Nature vs. Nurture
As parents of two precocious little boys (is there any other kind?), we often wrestle with the nature vs. nurture debate. There are days I pray it’s nature because I cringe at the thought that we’ve nurtured some of their less desirable traits. Of course, on the good days, it’s all about the nurture factor! Apparently this nature vs. nurture discussion doesn’t end when we reach legal drinking age. Last week’s post sparked an interesting debate about the source of influence. Here is the conversation between Tom Gosche and Dawna Watson:
Dawna: “It seems to me the people with the greatest influence are the ones who are born with those great leadership qualities. I have yet to see an individual “learn” not just to be a leader, but to also carry all of the qualities that make a leader great. You can even see it in children as young as kindergarten age. Some lead with love and compassion, while others lead with intimidation and greed. As they grow the dynamics are still there and you find the exact same kids leading in the exact same manner, which of course carries into adulthood. I’d love to see a true example of someone who became a leader with great influence who wasn’t already born with that ability.”
Tom: “I don’t know about that, Dawna. I have seen some of my best Presidents in BNI start out without those qualities, learn them and excel. Maybe those qualities were there all along, and it took a task or specific job to bring them out.”
Essentially, the question is whether the constructive qualities necessary to be an influential leader are innate or can be learned.

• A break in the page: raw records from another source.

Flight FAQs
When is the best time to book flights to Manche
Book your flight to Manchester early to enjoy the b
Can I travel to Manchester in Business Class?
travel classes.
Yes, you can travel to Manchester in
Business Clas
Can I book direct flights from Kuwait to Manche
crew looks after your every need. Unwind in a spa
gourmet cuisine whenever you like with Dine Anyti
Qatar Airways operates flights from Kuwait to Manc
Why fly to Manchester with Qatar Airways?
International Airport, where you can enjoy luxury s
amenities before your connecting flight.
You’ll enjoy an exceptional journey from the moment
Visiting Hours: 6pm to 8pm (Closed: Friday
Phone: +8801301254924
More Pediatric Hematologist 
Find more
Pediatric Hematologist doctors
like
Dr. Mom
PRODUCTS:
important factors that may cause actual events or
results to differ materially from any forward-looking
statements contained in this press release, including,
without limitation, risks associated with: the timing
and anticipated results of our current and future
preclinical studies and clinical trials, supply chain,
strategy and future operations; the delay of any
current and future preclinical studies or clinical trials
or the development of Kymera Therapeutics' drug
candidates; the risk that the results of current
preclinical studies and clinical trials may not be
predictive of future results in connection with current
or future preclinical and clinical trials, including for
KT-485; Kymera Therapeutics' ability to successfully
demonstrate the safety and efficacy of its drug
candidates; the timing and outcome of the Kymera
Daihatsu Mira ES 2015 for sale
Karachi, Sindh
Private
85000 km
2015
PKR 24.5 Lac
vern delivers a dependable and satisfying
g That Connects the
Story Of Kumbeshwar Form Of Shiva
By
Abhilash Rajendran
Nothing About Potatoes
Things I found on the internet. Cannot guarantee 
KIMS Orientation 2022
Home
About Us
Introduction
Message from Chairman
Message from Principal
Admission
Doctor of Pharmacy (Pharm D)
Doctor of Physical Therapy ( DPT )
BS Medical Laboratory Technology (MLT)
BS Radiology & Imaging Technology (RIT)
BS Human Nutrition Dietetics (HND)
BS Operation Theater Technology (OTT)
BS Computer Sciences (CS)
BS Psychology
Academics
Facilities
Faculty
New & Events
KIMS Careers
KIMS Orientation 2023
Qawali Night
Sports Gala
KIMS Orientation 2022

Before you read on, take a moment to decide if you think a person’s level of influence depends on nature or nurture. OK, now continue.
Influential leaders make it seem so easy to get things done that they must be “born with it.” Think about someone you know either directly, in the media, or from history that is highly influential. For example, the social media “rock star” who posts a url within a Tweet, and hundreds of followers click on the link (@ chrisbrogan); or someone at work who has a coalition of loyal co-workers ready and waiting to support his every agenda. Another example is the charity board member who convinces twenty people to join her at a $2,000 per plate dinner (during an economic downturn no less). What do these people and the person you’re thinking of have in common that makes them influential? For starters, each of these leaders has made a conscious choice to be more influential with the intention of making valuable contributions toward the greater good of their respective organizations. Beyond that foundational focus, were all of these people just born to lead or did they have to work at becoming influential? Before we answer this question, let’s ponder a chicken and the egg question.
Which of the following statements do you think is most likely?
A. A person earns his/her role in an organization because he/she is influential
B. A person is influential because of his/her role in the organization
Congratulations if you picked A! You’ve just made the Fundamental Attribution Error. This is the psychological term for our tendency to overemphasize the casual importance of people and their characteristics and underemphasize the importance of situational factors. In other words, we tend to think it’s about the person and less about their situation. Returning to the nature vs. nurture debate, assuming a person’s “nature” is the root cause of his/her behaviors and attitudes is a form of the Fundamental Attribution Error. The good news is that influence, like life, is not so cut and dry.
The sources of influence are both innate AND learned.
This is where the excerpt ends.